--- Study material Enclosed Below ---

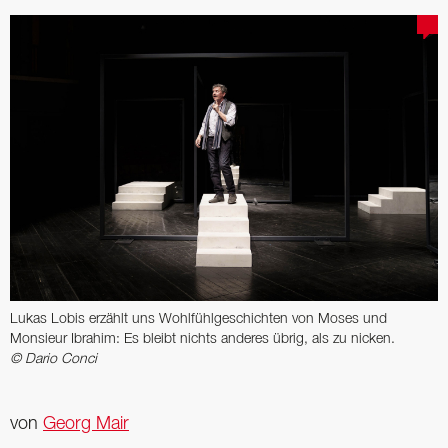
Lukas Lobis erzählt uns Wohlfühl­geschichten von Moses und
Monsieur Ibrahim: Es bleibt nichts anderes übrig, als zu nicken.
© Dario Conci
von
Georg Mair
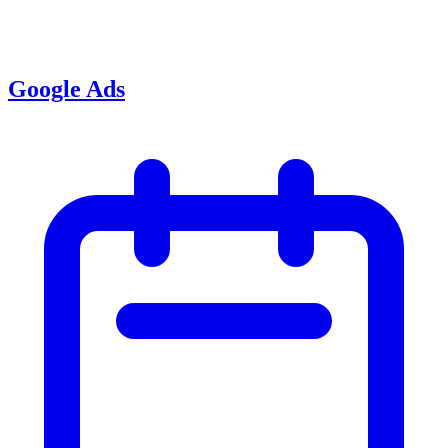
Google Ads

--- End of Enclosed Study material ---
--- Study material Enclosed Below ---

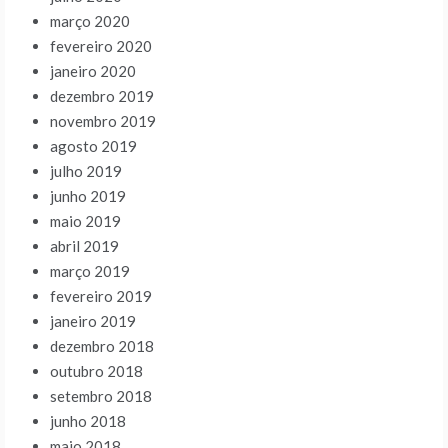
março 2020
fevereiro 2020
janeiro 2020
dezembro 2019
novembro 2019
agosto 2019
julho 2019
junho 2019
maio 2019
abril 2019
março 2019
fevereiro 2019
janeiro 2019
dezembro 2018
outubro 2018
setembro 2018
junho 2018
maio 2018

--- End of Enclosed Study material ---
--- Study material Enclosed Below ---

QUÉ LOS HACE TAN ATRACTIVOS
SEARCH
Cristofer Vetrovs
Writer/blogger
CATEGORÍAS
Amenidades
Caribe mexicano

--- End of Enclosed Study material ---

## Work to complete
Start with the line above that contains "Writer/blogger" and stop after the line that contains "Caribe mexicano". Output those lines exactly, and only those.

## Written response
Writer/blogger
CATEGORÍAS
Amenidades
Caribe mexicano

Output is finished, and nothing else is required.